As a lawyer, I represent the families of terrorist victims in lawsuits against Iran. I can tell you first-hand that when you pull back the curtain on the intricate web of terrorism financing, Iran is the one holding the money bag. Things will only get worse if Trump recertifies the deal.

Second, the deal puts a bounty on American citizens deployed abroad. President Barack Obama can deny it all he wants, but when the United States sent a plane to Iran on Jan. 16, 2016, containing $400 million in unmarked currencies, and the money was turned over on the same day that five U.S. hostages were freed (after which the United States sent an additional $1.3 billion to Iran), that is the definition of a quid pro quo. Despite this red-handed evidence, Obama declared, “We do not pay ransom for hostages.”

I know one Iranian-supported militia group that did not believe him. Two days before the hostages were released, and after word presumably spread about the upcoming deal, three American citizens were kidnapped in Iraq by forces supported by Iranian funds. Perhaps the timing was coincidental, or perhaps Tehran decided that it was about to give up American bargaining chips so it might as well first capture three more.

Fortunately, all three Americans were released after 31 days of captivity, but not before they were tortured severely. We have now filed suit on their behalf against Iran. But the question remains: Would these men have ever been captured if the word wasn’t out that America pays ransom for hostages?

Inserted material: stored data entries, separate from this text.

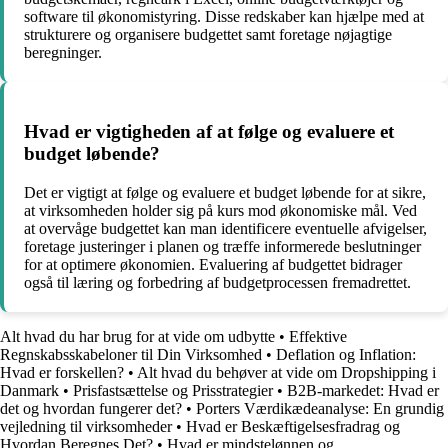
software til økonomistyring. Disse redskaber kan hjælpe med at
strukturere og organisere budgettet samt foretage nøjagtige
beregninger.
Hvad er vigtigheden af at følge og evaluere et
budget løbende?
Det er vigtigt at følge og evaluere et budget løbende for at sikre,
at virksomheden holder sig på kurs mod økonomiske mål. Ved
at overvåge budgettet kan man identificere eventuelle afvigelser,
foretage justeringer i planen og træffe informerede beslutninger
for at optimere økonomien. Evaluering af budgettet bidrager
også til læring og forbedring af budgetprocessen fremadrettet.
Alt hvad du har brug for at vide om udbytte
•
Effektive
Regnskabsskabeloner til Din Virksomhed
•
Deflation og Inflation:
Hvad er forskellen?
•
Alt hvad du behøver at vide om Dropshipping i
Danmark
•
Prisfastsættelse og Prisstrategier
•
B2B-markedet: Hvad er
det og hvordan fungerer det?
•
Porters Værdikædeanalyse: En grundig
vejledning til virksomheder
•
Hvad er Beskæftigelsesfradrag og
Hvordan Beregnes Det?
•
Hvad er mindstelønnen og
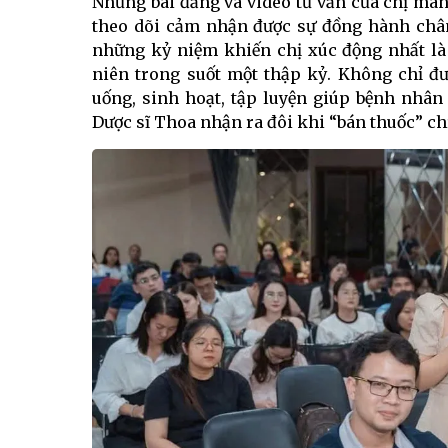
Những bài đăng và video tư vấn của chị ma
theo dõi cảm nhận được sự đồng hành chân
những kỷ niệm khiến chị xúc động nhất là 
niên trong suốt một thập kỷ. Không chỉ đư
uống, sinh hoạt, tập luyện giúp bệnh nhân 
Dược sĩ Thoa nhận ra đôi khi “bán thuốc” ch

Third, the deal sets up Iran to become a regional superpower, threatening America’s longstanding allies, Saudi Arabia and Israel. With Iran’s growing military power (including the testing of ballistic missiles), its growing cyber-economy, and its plan for space travel, the rogue regime already poses a huge threat. And with its support of terrorism and destabilizing activities unchecked, it may now be able to create a Shi’ite axis extending from Iran all the way through Syria and Lebanon.

So what can be done?

The press and international community are narrowly focused on whether Iran has technically complied with the nuclear aspects of the deal. But when the president reports to Congress in October, pursuant to the Corker-Cardin law that requires his certification of Iran’s compliance, he must also certify that the suspension of sanctions under the deal is appropriate and vital to the national security interests of the United States. As U.N. Ambassador Nikki Haley recently explained: “[Under Corker-Cardin] we consider the whole picture, not simply whether Iran has exceeded [the] limit on uranium enrichment. We must consider the whole jigsaw puzzle, not just one of its pieces.”

Can anyone honestly say that allowing Iran to finance terrorists, develop ballistic missile technology, and destabilize countries like Syria, is in the best interest of the United States? Why should we continue to link arms with a country whose parliament recently broke into a spontaneous chant of “Death to America” after voting to increase its military budget? For a leader who wrote The Art of the Deal, the answer should be obvious.